### Task instructions
Pictures are to be left out. Return exactly the lines below from the one with "szóló 1998. évi" up to and including the one with "25ης Μαρτίου 140, Μοίρες Ηρακλείου Κρήτης".
═══
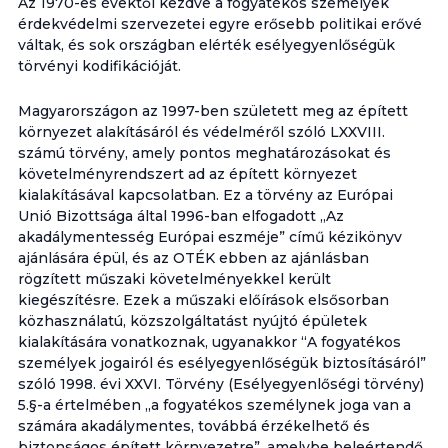
Az 1970-es évektől kezdve a fogyatékos személyek
érdekvédelmi szervezetei egyre erősebb politikai erővé
váltak, és sok országban elérték esélyegyenlőségük
törvényi kodifikációját.
Magyarországon az 1997-ben született meg az épített
környezet alakításáról és védelméről szóló LXXVIII.
számú törvény, amely pontos meghatározásokat és
követelményrendszert ad az épített környezet
kialakításával kapcsolatban. Ez a törvény az Európai
Unió Bizottsága által 1996-ban elfogadott „Az
akadálymentesség Európai eszméje” című kézikönyv
ajánlására épül, és az OTÉK ebben az ajánlásban
rögzített műszaki követelményekkel került
kiegészítésre. Ezek a műszaki előírások elsősorban
közhasználatú, közszolgáltatást nyújtó épületek
kialakítására vonatkoznak, ugyanakkor “A fogyatékos
személyek jogairól és esélyegyenlőségük biztosításáról”
szóló 1998. évi XXVI. Törvény (Esélyegyenlőségi törvény)
5.§-a értelmében „a fogyatékos személynek joga van a
számára akadálymentes, továbbá érzékelhető és
biztonságos épített környezetre”, amelybe beleértendő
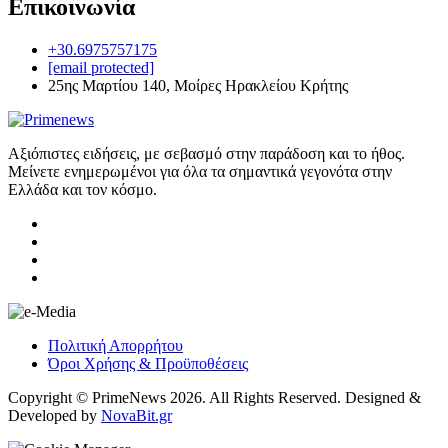
Επικοινωνία
+30.6975757175
[email protected]
25ης Μαρτίου 140, Μοίρες Ηρακλείου Κρήτης
Αξιόπιστες ειδήσεις, με σεβασμό στην παράδοση και το ήθος.
Μείνετε ενημερωμένοι για όλα τα σημαντικά γεγονότα στην
Ελλάδα και τον κόσμο.
Πολιτική Απορρήτου
Όροι Χρήσης & Προϋποθέσεις
Copyright © PrimeNews 2026. All Rights Reserved. Designed &
Developed by
NovaBit.gr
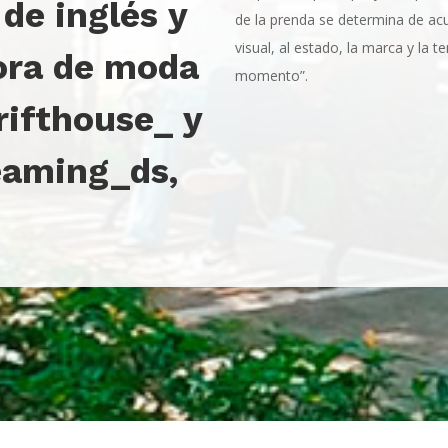
de inglés y
de la prenda se determina de ac
visual, al estado, la marca y la t
ora de moda
momento”.
rifthouse_ y
aming_ds,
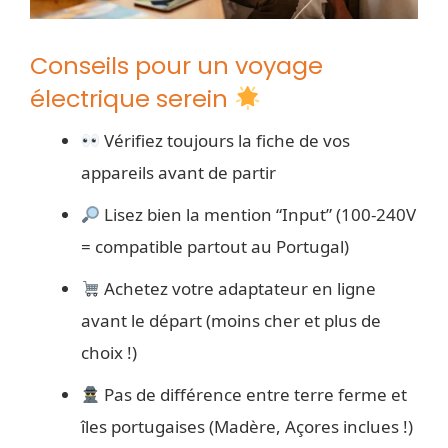
Conseils pour un voyage
électrique serein
Vérifiez toujours la fiche de vos
appareils avant de partir
Lisez bien la mention “Input” (100-240V
= compatible partout au Portugal)
Achetez votre adaptateur en ligne
avant le départ (moins cher et plus de
choix !)
Pas de différence entre terre ferme et
îles portugaises (Madère, Açores inclues !)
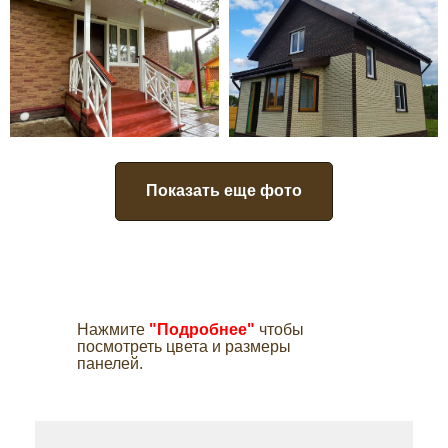
Показать еще фото
Нажмите
"Подробнее"
чтобы
посмотреть цвета и размеры
панелей.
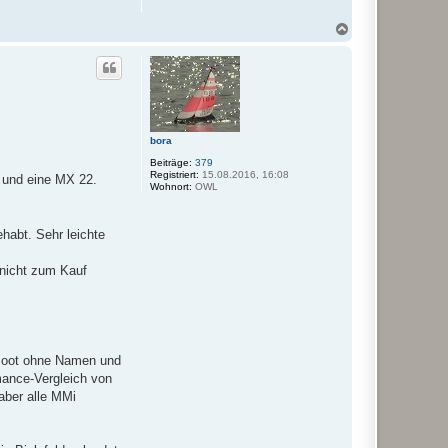
N
a
c
h
o
b
e
n
bora
Beiträge:
379
Registriert:
15.08.2016, 16:08
 und eine MX 22.
Wohnort:
OWL
habt. Sehr leichte
 nicht zum Kauf
n Boot ohne Namen und
mance-Vergleich von
aber alle MMi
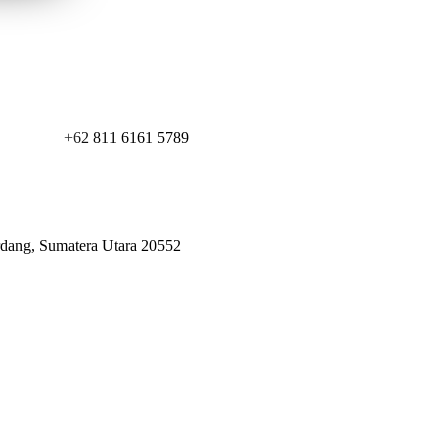
+62 811 6161 5789
erdang, Sumatera Utara 20552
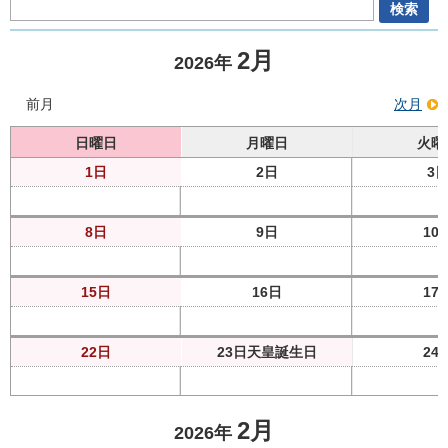
2月
2026年
前月
次月
日曜日
月曜日
火曜
1日
2日
3
8日
9日
10
15日
16日
17
22日
23日
天皇誕生日
24
2月
2026年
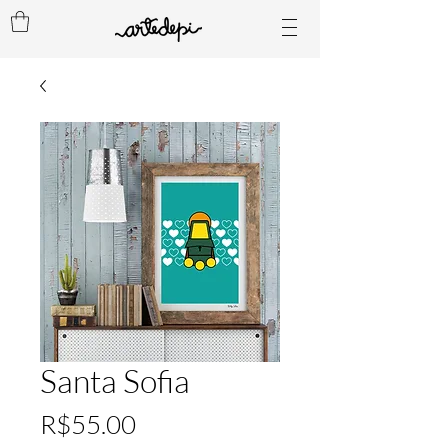
Santa Sofia
Price
R$55.00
═══
### Exercise output
szóló 1998. évi XXVI. Törvény (Esélyegyenlőségi törvény)
5.§-a értelmében „a fogyatékos személynek joga van a
számára akadálymentes, továbbá érzékelhető és
biztonságos épített környezetre”, amelybe beleértendő
Επικοινωνία
+30.6975757175
[email protected]
25ης Μαρτίου 140, Μοίρες Ηρακλείου Κρήτης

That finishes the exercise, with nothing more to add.